Aus dem Abend war tiefe Nacht geworden, während sie Ideen verworfen hatte, die gleichermaßen lächerlich wie unmöglich waren. Sie wusste bis jetzt noch nicht, wie sie das Notwendigste bewerkstelligen sollte. Sie zwang sich, wieder Platz zu nehmen und ihre wahnwitzigen Gefühlsaufwallungen zu zügeln. Wie konnte sie Papa helfen? Sie wusste ja nicht einmal, wo er war.
Aber James wusste es.
Das war offensichtlich. Schließlich konnte man niemanden eliminieren, solange man nicht wusste, wo sich derjenige überhaupt aufhielt. James war vermutlich Teil der ganzen Affäre. Irgendwie hatte Papa von Spanien aus die Sache der Briten gefährdet, und James und seine Kumpane hatten davon erfahren. Dann waren die Soldaten gekommen, hatten Papa weggeholt und Phillipas friedliche Welt zerstört.
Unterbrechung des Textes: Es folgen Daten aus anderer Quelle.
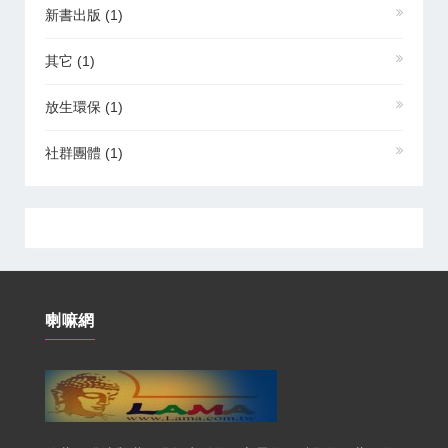
新書出版
(1)
其它
(1)
放生環保
(1)
社群團體
(1)
喇嘛網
James hatte ihr ganzes Leben ruiniert.
Sie kämpfte gegen den Ansturm von Gefühlen, der sie erneut zu überrollen drohte. Schlimm genug, dass James all das getan hatte, aber es geschahen auf beiden Seiten schreckliche Untaten. Es herrschte Krieg.
Aber sie hatte ihn
gemocht.
Ihn bewundert. Ihn sogar – sie fing an, sich wirklich krank zu fühlen – begehrt! Ihr Magen schmerzte bei dem Gedanken und der Erinnerung, wie seine Nähe sie berührte.Sie starrte zu Boden und versuchte zu denken. Was konnte eine einzelne Frau gegen eine Bande von Spionen ausrichten?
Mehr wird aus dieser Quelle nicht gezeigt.